It is next contended that there could have been no reliance on the financial statement because the loan company actually agreed to make the loan on January 21, the day before the statement was drawn up. Again, the evidence relating to this contention is conflicting. Swanson testified that since the previous December, he had had no further dealings with the bankrupt until January 22, when he and his wife came into the office to apply for the second loan. But the bankrupt testified that he called at the loan company office late in the afternoon of January 21; that at that time he applied for the loan; and that he was then told to come back the next day with his wife to sign the papers. We are told that Swanson's testimony is discredited, and that of the bankrupt supported, by the notation "1/21/52," in the chattel search section of the application form; that it should be inferred from this notation that a chattel mortgage search was ordered on the 21st, and that it must, therefore, be concluded that the company had decided to make the loan before the financial statement was executed on the 22nd.
Our attention is next directed to a supervisor's notation on the application form which indicates that six of the loan company's customers had been referred there by the bankrupt. The notation then states that the bankrupt is "a good booster for us — so take a chance." We are asked to infer from this that the loan was made, not in reliance on the financial statement, but rather because the bankrupt had sent some business to the company.
Finally, it is contended that the loan company could not have been deceived by the false financial statement because a debt owing to the South Works Employees Credit Union, the largest of the unlisted obligations, was noted on the bankrupt's application form in the company's files. Apparently this notation was made in connection with the December loan, but it is insisted that the loan company must have known that the bankrupt could not have discharged the debt in the short time intervening.
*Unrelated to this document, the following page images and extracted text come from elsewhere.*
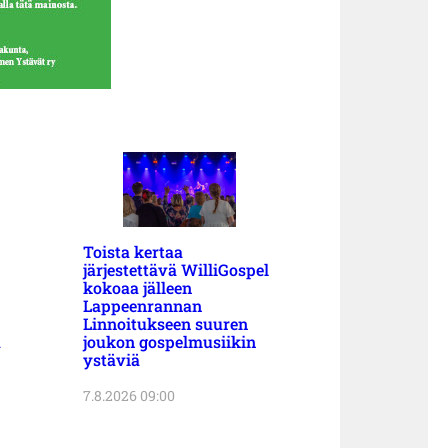
Toista kertaa
järjestettävä WilliGospel
kokoaa jälleen
Lappeenrannan
Linnoitukseen suuren
a
joukon gospelmusiikin
ystäviä
7.8.2026 09:00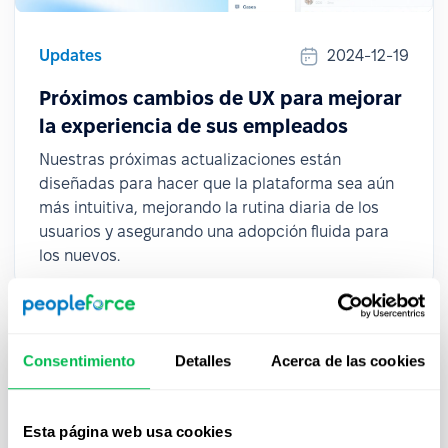
Updates
2024-12-19
Próximos cambios de UX para mejorar
la experiencia de sus empleados
Nuestras próximas actualizaciones están
diseñadas para hacer que la plataforma sea aún
más intuitiva, mejorando la rutina diaria de los
usuarios y asegurando una adopción fluida para
los nuevos.
Consentimiento
Detalles
Acerca de las cookies
Esta página web usa cookies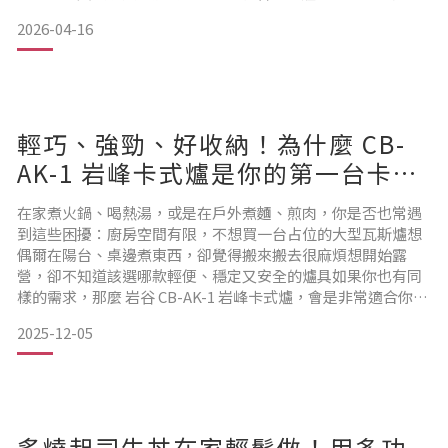
具，更是營地的美學擔當在 IG 上的露營風格（Camping
2026-04-16
Style）貼文中，總能一眼認出岩谷的身影。無論是擁有強悍工
業風、深受大家喜愛的 「重裝黑武士卡式爐」，還是極簡俐
落、適合放在居家戶外都萬用的 「超防風
輕巧、強勁、好收納！為什麼 CB-
AK-1 岩峰卡式爐是你的第一台卡式
爐首選？
在家煮火鍋、喝熱湯，或是在戶外煮麵、煎肉，你是否也常遇
到這些困擾：廚房空間有限，不想買一台占位的大型瓦斯爐想
偶爾在陽台、桌邊煮東西，卻覺得搬來搬去很麻煩想開始露
營，卻不知道該選哪款輕便、穩定又安全的爐具如果你也有同
樣的需求，那麼 岩谷 CB-AK-1 岩峰卡式爐，會是非常適合你的
第一台入門款選擇。
2025-12-05
它輕巧、強火、好收納，安全性更是岩谷卡式爐的最大特色。
CB-AK-1 產品重點特色🔥 3.4 kW 強勁火力，煎煮都夠力CB-AK-
1 擁有 最大火力 3.4kW（2,900 kcal/h），日常煮湯
炙燒起司牛丼在家輕鬆做！用多功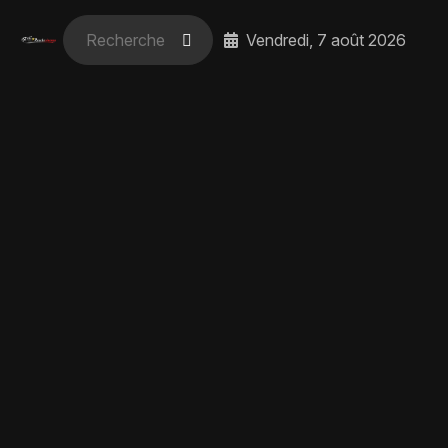
Vendredi, 7 août 2026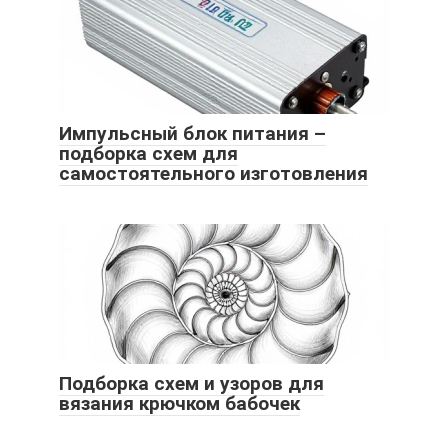
Импульсный блок питания –
подборка схем для
самостоятельного изготовления
Подборка схем и узоров для
вязания крючком бабочек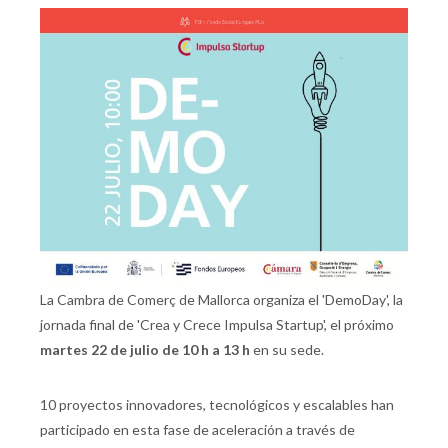
La Cambra de Comerç de Mallorca organiza el 'DemoDay', la
jornada final de 'Crea y Crece Impulsa Startup', el próximo
martes 22 de julio de 10 h a 13 h
en su sede.
10 proyectos innovadores, tecnológicos y escalables han
participado en esta fase de aceleración a través de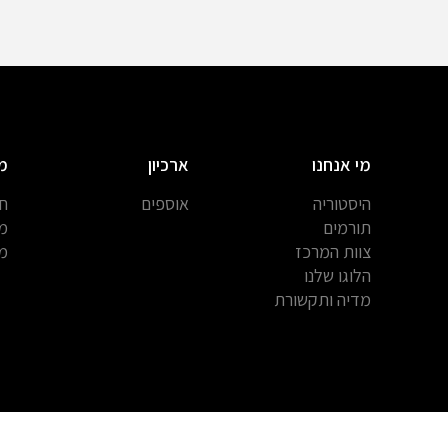
מי אנחנו
ארכיון
מ
היסטוריה
אוספים
חב
תורמים
מח
צוות המרכז
מח
הלוגו שלנו
מדיה ותקשורת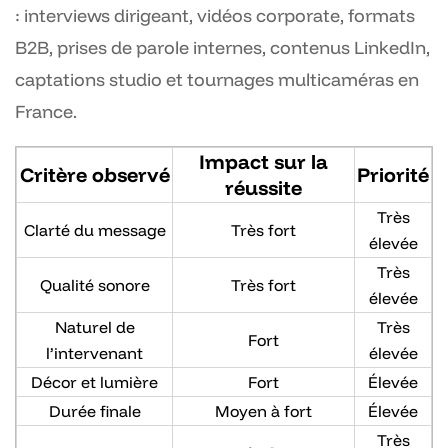
: interviews dirigeant, vidéos corporate, formats
B2B, prises de parole internes, contenus LinkedIn,
captations studio et tournages multicaméras en
France.
Impact sur la
Critère observé
Priorité
réussite
Très
Clarté du message
Très fort
élevée
Très
Qualité sonore
Très fort
élevée
Naturel de
Très
Fort
l’intervenant
élevée
Décor et lumière
Fort
Élevée
Durée finale
Moyen à fort
Élevée
Très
Without deciding whether these arguments might be meritorious if presented in the proper forum, we think it is obvious that they could be directed only to the referee. It is not our function to resolve controverted factual questions nor to draw inferences, contrary to those drawn by the referee, from evidence which is susceptible of various interpretations. Whether the financial statement was dictated by Swanson, whether it could be inferred that he agreed on the 21st to make the loan, and the significance of the various notations on the application form, when considered with the oral testimony, were matters within the province of the referee to determine. Of course, we have before us the documentary evidence, which seems to give plausibility to the arguments advanced. But that evidence was before the referee, and it is not necessarily inconsistent with the inferences which he drew. Of much greater importance than this was the determination of the credibility of the various witnesses, a matter which only the referee was competent to judge. It is no doubt true that he could properly have resolved these factual issues favorably to the bankrupt. However, we cannot say from this record that the finding of detrimental reliance is clearly erroneous. The referee's finding was, therefore, properly accepted by the District Court. General Order in Bankruptcy 47, 11 U.S.C.A. following section 53; In re Berberich, 7 Cir., 190 F.2d 53.
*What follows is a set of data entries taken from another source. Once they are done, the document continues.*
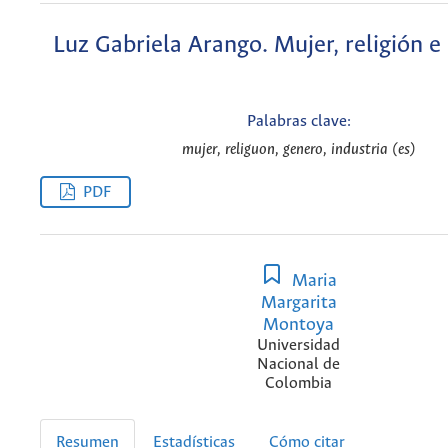
Luz Gabriela Arango. Mujer, religión e 
Palabras clave:
mujer, religuon, genero, industria (es)
PDF
Maria
Margarita
Montoya
Universidad
Nacional de
Colombia
Resumen
Estadísticas
Cómo citar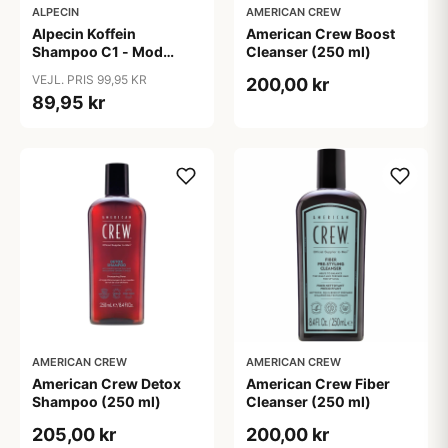
ALPECIN
AMERICAN CREW
Alpecin Koffein
American Crew Boost
Shampoo C1 - Mod
Cleanser (250 ml)
Hårtab (375ml)
VEJL. PRIS 99,95 KR
200,00 kr
89,95 kr
AMERICAN CREW
AMERICAN CREW
American Crew Detox
American Crew Fiber
Shampoo (250 ml)
Cleanser (250 ml)
205,00 kr
200,00 kr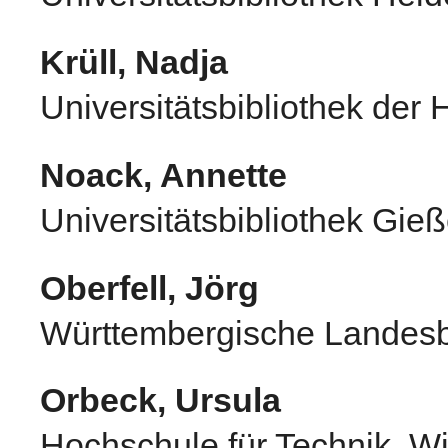
Krüll, Nadja
Universitätsbibliothek der 
Noack, Annette
Universitätsbibliothek Gie
Oberfell, Jörg
Württembergische Landesbi
Orbeck, Ursula
Hochschule für Technik, Wir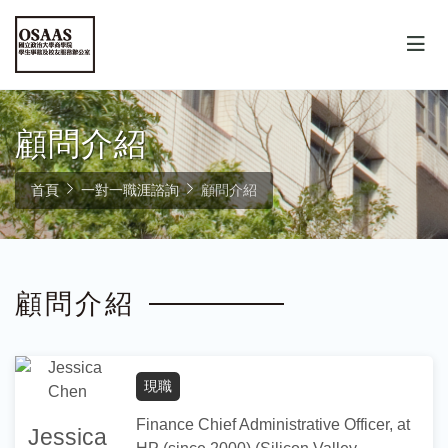
顧問介紹
首頁
一對一職涯諮詢
顧問介紹
顧問介紹
現職
Finance Chief Administrative Officer, at
Jessica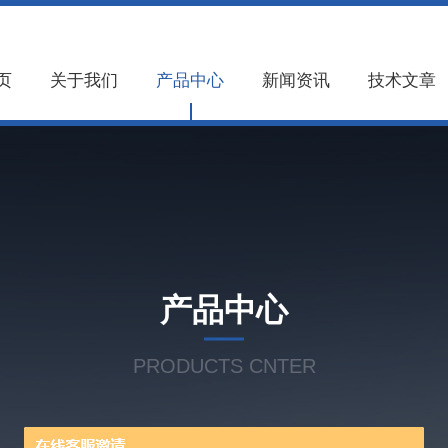
页
关于我们
产品中心
新闻资讯
技术文章
产品中心
PRODUCTS CNTER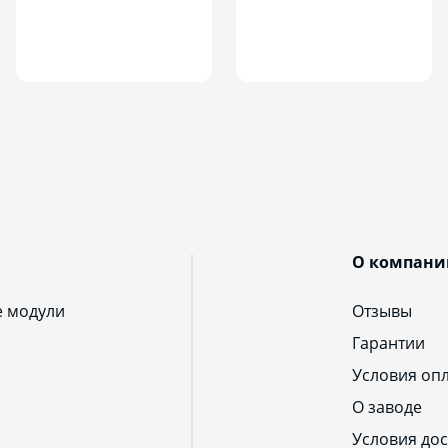
О компани
е модули
Отзывы
Гарантии
Условия оп
О заводе
Условия дос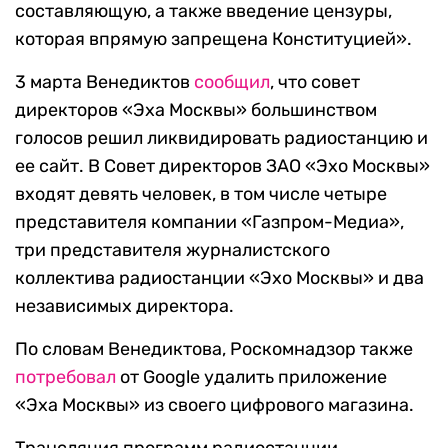
составляющую, а также введение цензуры,
которая впрямую запрещена Конституцией».
3 марта Венедиктов
сообщил
, что совет
директоров «Эха Москвы» большинством
голосов решил ликвидировать радиостанцию и
ее сайт. В Совет директоров ЗАО «Эхо Москвы»
входят девять человек, в том числе четыре
представителя компании «Газпром-Медиа»,
три представителя журналистского
коллектива радиостанции «Эхо Москвы» и два
независимых директора.
По словам Венедиктова, Роскомнадзор также
потребовал
от Google удалить приложение
«Эха Москвы» из своего цифрового магазина.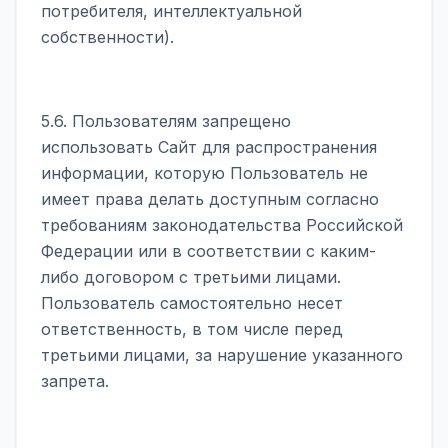
потребителя, интеллектуальной
собственности).
5.6. Пользователям запрещено
использовать Сайт для распространения
информации, которую Пользователь не
имеет права делать доступным согласно
требованиям законодательства Российской
Федерации или в соответствии с каким-
либо договором с третьими лицами.
Пользователь самостоятельно несет
ответственность, в том числе перед
третьими лицами, за нарушение указанного
запрета.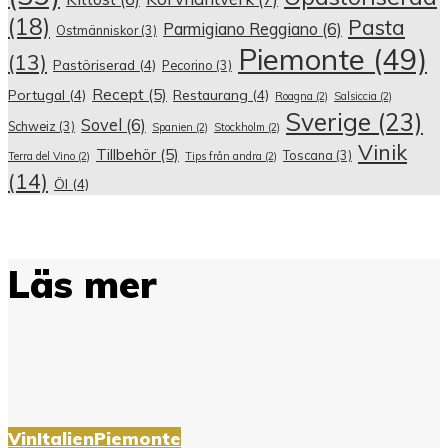
(18)
Pasta
Parmigiano Reggiano
(6)
Ostmänniskor
(3)
Piemonte
(49)
(13)
Pastöriserad
(4)
Pecorino
(3)
Recept
(5)
Portugal
(4)
Restaurang
(4)
Roagna
(2)
Salsiccia
(2)
Sverige
(23)
Sovel
(6)
Schweiz
(3)
Spanien
(2)
Stockholm
(2)
Vinik
Tillbehör
(5)
Toscana
(3)
Terra del Vino
(2)
Tips från andra
(2)
(14)
Öl
(4)
Läs mer
Vin
Italien
Piemonte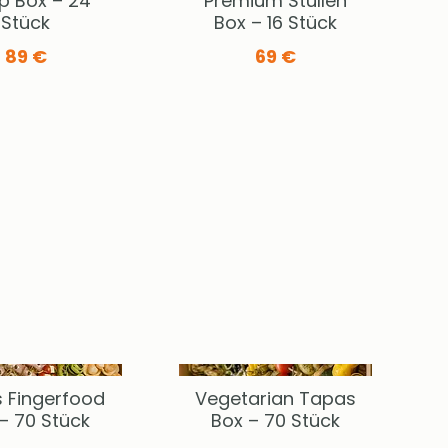
p Box – 24
Premium Stullen
Stück
Box – 16 Stück
89 €
69 €
 Fingerfood
Vegetarian Tapas
– 70 Stück
Box – 70 Stück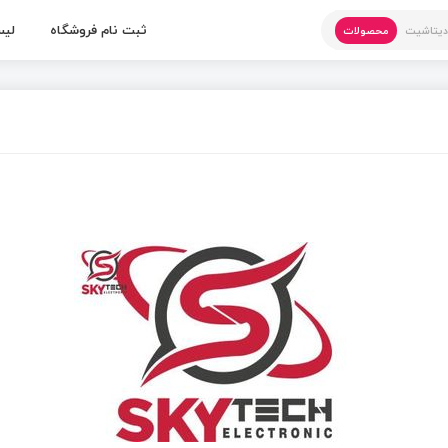
ثبت نام فروشگاه
لیس
یتاشیت
محصولات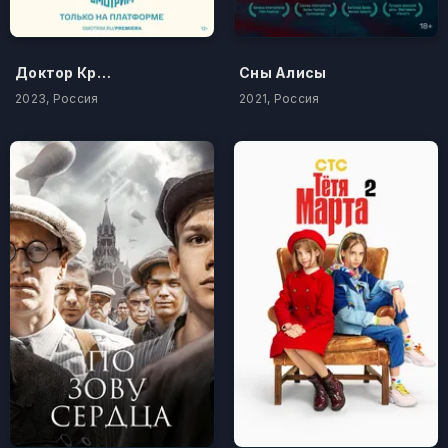
Доктор Краснов
Сны Алисы
2023, Россия
2021, Россия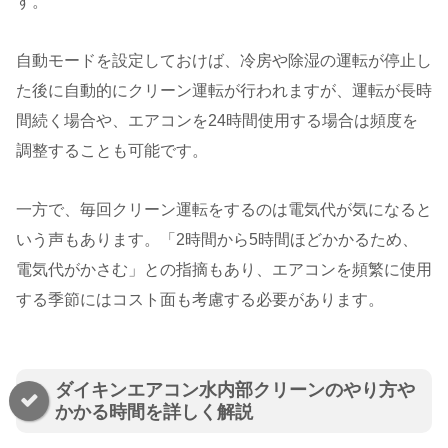
す。
自動モードを設定しておけば、冷房や除湿の運転が停止し
た後に自動的にクリーン運転が行われますが、運転が長時
間続く場合や、エアコンを24時間使用する場合は頻度を
調整することも可能です​​。
一方で、毎回クリーン運転をするのは電気代が気になると
いう声もあります。「2時間から5時間ほどかかるため、
電気代がかさむ」との指摘もあり、エアコンを頻繁に使用
する季節にはコスト面も考慮する必要があります​​。
ダイキンエアコン水内部クリーンのやり方や
かかる時間を詳しく解説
The argument concerning the company's knowledge of the credit union debt might be so compelling as to require a different conclusion, if it were not for other circumstances in the case. But even if we were to assume that as a matter of law the loan company had notice of this outstanding obligation, the admitted existence of other unlisted debts would sustain the referee's finding.
It is also contended that the bankrupt, being illiterate, did not sign the financial statement with knowledge of its falsity. However, the record indicates that he had had considerable experience in dealing with loan companies; that he was aware of the requirement that existing debts be fully disclosed; and that his wife thought he knew the statement was false. There is evidence that Swanson, the loan company manager, questioned the bankrupt about his outstanding obligations and reviewed with him and his wife the listings in the financial statement. The bankrupt admitted, moreover, that he made no attempt to ascertain whether or not his wife had listed all of their debts. Considering all the circumstances, we think the evidence at least justified the finding that he signed the financial statement with reckless indifference as to whether or not it was true. This was sufficient to prevent the discharge, even if he did not actually know that the statement was false, since the loan company is held to have relied on the statement. Morimura, Arai & Co. v. Taback, 279 U.S. 24, 33, 49 S.Ct. 212, 73 L.Ed. 586; In re Finn, 3 Cir., 119 F.2d 656, 658; In re Lessler, 2 Cir., 74 F.2d 249, 250.